** Problem **
Below is a set of records; print all of them exactly as written.

····················

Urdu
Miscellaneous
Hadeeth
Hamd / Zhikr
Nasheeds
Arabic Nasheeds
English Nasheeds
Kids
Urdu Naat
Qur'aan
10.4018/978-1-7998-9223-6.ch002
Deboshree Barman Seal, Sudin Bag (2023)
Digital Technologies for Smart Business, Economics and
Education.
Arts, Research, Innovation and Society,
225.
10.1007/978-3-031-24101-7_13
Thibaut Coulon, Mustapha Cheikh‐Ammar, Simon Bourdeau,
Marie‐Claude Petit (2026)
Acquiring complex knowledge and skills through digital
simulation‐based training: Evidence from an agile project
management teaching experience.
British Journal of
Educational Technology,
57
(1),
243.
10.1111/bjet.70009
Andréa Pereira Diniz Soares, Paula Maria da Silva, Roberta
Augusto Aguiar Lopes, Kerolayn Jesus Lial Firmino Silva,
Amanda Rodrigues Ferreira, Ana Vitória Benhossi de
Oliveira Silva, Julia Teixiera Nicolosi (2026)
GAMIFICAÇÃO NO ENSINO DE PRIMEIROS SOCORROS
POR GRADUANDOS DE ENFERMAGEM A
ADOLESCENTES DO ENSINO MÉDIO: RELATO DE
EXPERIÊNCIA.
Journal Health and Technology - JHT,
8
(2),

····················

** Answer to this task **
Urdu
Miscellaneous
Hadeeth
Hamd / Zhikr
Nasheeds
Arabic Nasheeds
English Nasheeds
Kids
Urdu Naat
Qur'aan
10.4018/978-1-7998-9223-6.ch002
Deboshree Barman Seal, Sudin Bag (2023)
Digital Technologies for Smart Business, Economics and
Education.
Arts, Research, Innovation and Society,
225.
10.1007/978-3-031-24101-7_13
Thibaut Coulon, Mustapha Cheikh‐Ammar, Simon Bourdeau,
Marie‐Claude Petit (2026)
Acquiring complex knowledge and skills through digital
simulation‐based training: Evidence from an agile project
management teaching experience.
British Journal of
Educational Technology,
57
(1),
243.
10.1111/bjet.70009
Andréa Pereira Diniz Soares, Paula Maria da Silva, Roberta
Augusto Aguiar Lopes, Kerolayn Jesus Lial Firmino Silva,
Amanda Rodrigues Ferreira, Ana Vitória Benhossi de
Oliveira Silva, Julia Teixiera Nicolosi (2026)
GAMIFICAÇÃO NO ENSINO DE PRIMEIROS SOCORROS
POR GRADUANDOS DE ENFERMAGEM A
ADOLESCENTES DO ENSINO MÉDIO: RELATO DE
EXPERIÊNCIA.
Journal Health and Technology - JHT,
8
(2),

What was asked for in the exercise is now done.